Extracted page text data
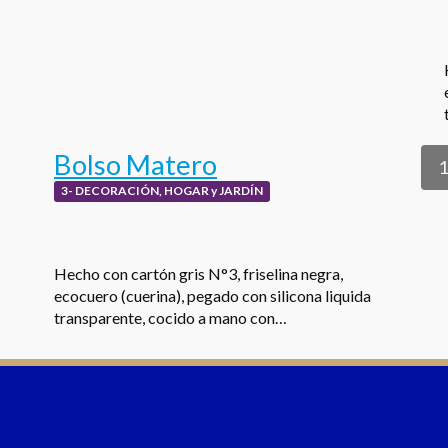
Bolso Matero
1
3- DECORACIÓN, HOGAR y JARDÍN
Hecho con cartón gris N°3, friselina negra,
ecocuero (cuerina), pegado con silicona liquida
transparente, cocido a mano con…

- WHAT THIS TASK INVOLVES: Write out the entries again, exactly as given, skipping any images.

- ANSWER FOR THIS EXERCISE:
Bolso Matero
1
3- DECORACIÓN, HOGAR y JARDÍN
Hecho con cartón gris N°3, friselina negra,
ecocuero (cuerina), pegado con silicona liquida
transparente, cocido a mano con…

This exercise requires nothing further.